● **Task brief**
Without the pictures, copy the entries below word for word.

● **Study material**
****************

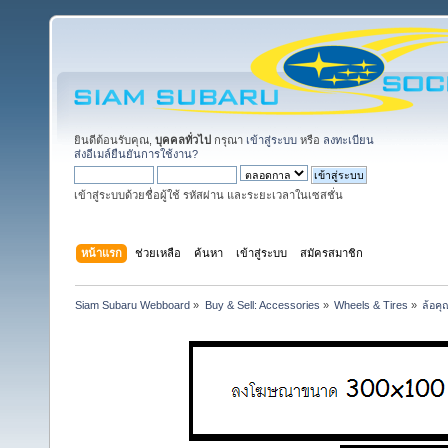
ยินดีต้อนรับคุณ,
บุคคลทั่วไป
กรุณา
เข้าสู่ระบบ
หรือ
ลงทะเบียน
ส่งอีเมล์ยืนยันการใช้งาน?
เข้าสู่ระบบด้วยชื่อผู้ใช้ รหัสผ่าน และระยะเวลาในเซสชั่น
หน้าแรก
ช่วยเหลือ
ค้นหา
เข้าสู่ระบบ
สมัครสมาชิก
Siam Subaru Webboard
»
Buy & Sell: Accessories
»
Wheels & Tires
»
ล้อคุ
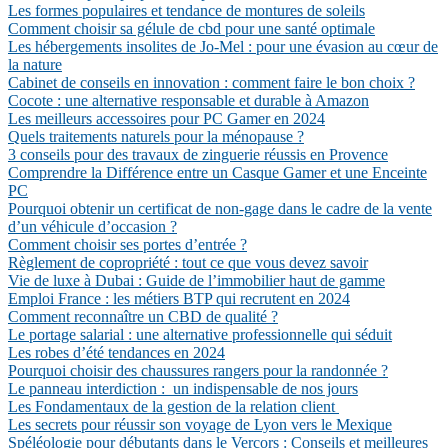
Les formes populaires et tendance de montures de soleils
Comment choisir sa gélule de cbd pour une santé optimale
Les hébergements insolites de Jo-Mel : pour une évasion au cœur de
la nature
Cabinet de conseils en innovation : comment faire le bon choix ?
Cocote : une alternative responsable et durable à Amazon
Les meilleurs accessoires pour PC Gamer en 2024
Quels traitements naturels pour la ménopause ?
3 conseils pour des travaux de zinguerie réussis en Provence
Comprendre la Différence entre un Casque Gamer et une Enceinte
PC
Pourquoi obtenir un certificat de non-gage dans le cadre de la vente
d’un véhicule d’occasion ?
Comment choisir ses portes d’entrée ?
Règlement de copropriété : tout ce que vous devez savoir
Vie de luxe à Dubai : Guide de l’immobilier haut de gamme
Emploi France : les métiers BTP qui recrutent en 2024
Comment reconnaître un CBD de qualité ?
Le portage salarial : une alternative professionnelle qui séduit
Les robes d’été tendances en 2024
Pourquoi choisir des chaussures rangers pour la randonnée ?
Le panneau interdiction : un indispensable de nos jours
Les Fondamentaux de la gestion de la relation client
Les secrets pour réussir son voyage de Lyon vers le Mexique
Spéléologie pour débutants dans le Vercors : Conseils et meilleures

****************

● **Answer for this exercise**
ยินดีต้อนรับคุณ,
บุคคลทั่วไป
กรุณา
เข้าสู่ระบบ
หรือ
ลงทะเบียน
ส่งอีเมล์ยืนยันการใช้งาน?
เข้าสู่ระบบด้วยชื่อผู้ใช้ รหัสผ่าน และระยะเวลาในเซสชั่น
หน้าแรก
ช่วยเหลือ
ค้นหา
เข้าสู่ระบบ
สมัครสมาชิก
Siam Subaru Webboard
»
Buy & Sell: Accessories
»
Wheels & Tires
»
ล้อคุ
Les formes populaires et tendance de montures de soleils
Comment choisir sa gélule de cbd pour une santé optimale
Les hébergements insolites de Jo-Mel : pour une évasion au cœur de
la nature
Cabinet de conseils en innovation : comment faire le bon choix ?
Cocote : une alternative responsable et durable à Amazon
Les meilleurs accessoires pour PC Gamer en 2024
Quels traitements naturels pour la ménopause ?
3 conseils pour des travaux de zinguerie réussis en Provence
Comprendre la Différence entre un Casque Gamer et une Enceinte
PC
Pourquoi obtenir un certificat de non-gage dans le cadre de la vente
d’un véhicule d’occasion ?
Comment choisir ses portes d’entrée ?
Règlement de copropriété : tout ce que vous devez savoir
Vie de luxe à Dubai : Guide de l’immobilier haut de gamme
Emploi France : les métiers BTP qui recrutent en 2024
Comment reconnaître un CBD de qualité ?
Le portage salarial : une alternative professionnelle qui séduit
Les robes d’été tendances en 2024
Pourquoi choisir des chaussures rangers pour la randonnée ?
Le panneau interdiction : un indispensable de nos jours
Les Fondamentaux de la gestion de la relation client
Les secrets pour réussir son voyage de Lyon vers le Mexique
Spéléologie pour débutants dans le Vercors : Conseils et meilleures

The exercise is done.